### Requirement
Which lines of the data contain the string "thai"? Copy every one of them.

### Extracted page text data
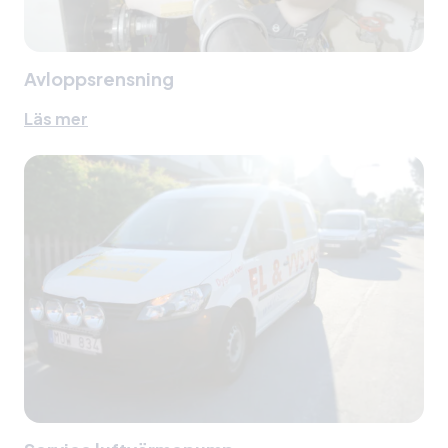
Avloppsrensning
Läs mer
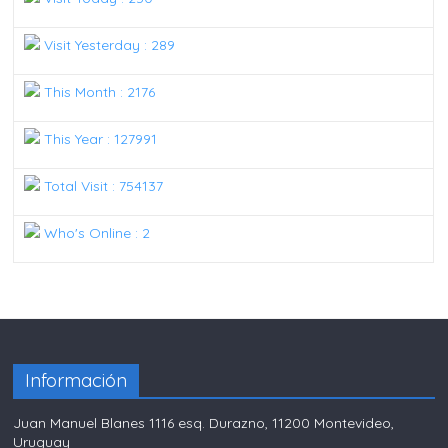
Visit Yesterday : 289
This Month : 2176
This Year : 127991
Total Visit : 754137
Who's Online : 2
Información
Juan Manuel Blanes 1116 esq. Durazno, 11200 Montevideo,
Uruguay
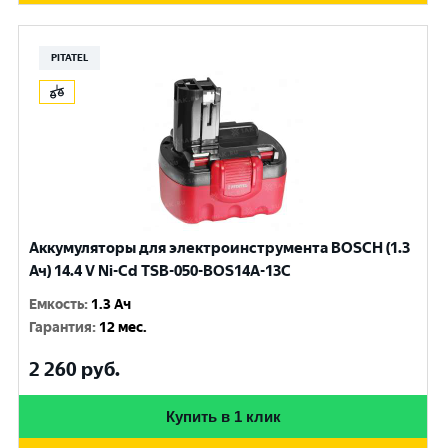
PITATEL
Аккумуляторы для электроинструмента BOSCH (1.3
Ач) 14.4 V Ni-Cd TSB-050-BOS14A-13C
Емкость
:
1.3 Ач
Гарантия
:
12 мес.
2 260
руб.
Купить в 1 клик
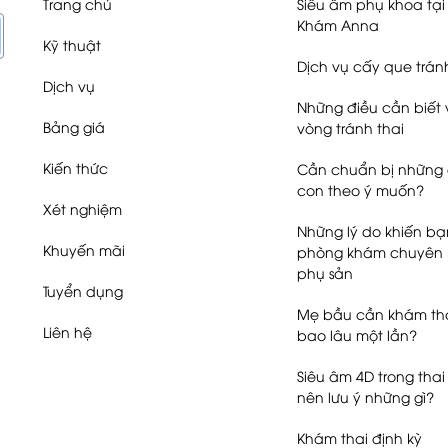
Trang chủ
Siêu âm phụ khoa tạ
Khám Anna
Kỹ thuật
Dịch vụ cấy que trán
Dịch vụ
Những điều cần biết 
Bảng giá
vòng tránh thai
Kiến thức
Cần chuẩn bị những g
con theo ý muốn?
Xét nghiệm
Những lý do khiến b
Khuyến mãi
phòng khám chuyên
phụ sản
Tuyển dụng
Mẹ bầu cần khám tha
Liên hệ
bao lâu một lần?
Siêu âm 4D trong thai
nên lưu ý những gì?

==

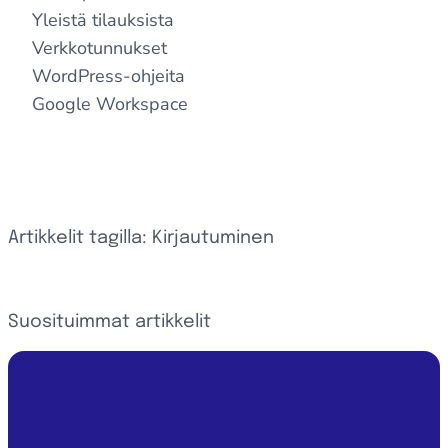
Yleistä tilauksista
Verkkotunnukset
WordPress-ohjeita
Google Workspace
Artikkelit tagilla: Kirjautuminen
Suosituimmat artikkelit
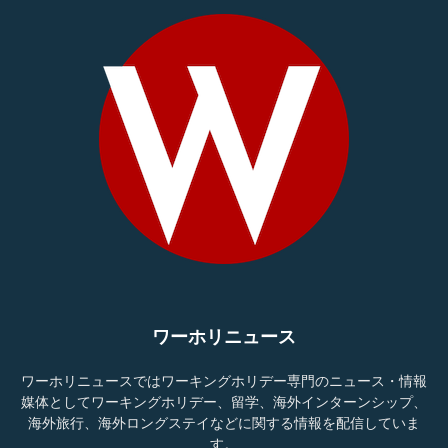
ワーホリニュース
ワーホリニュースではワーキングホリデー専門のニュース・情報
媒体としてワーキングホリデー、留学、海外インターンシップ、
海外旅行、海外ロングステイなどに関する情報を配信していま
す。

### Answer
vòng tránh thai
Siêu âm 4D trong thai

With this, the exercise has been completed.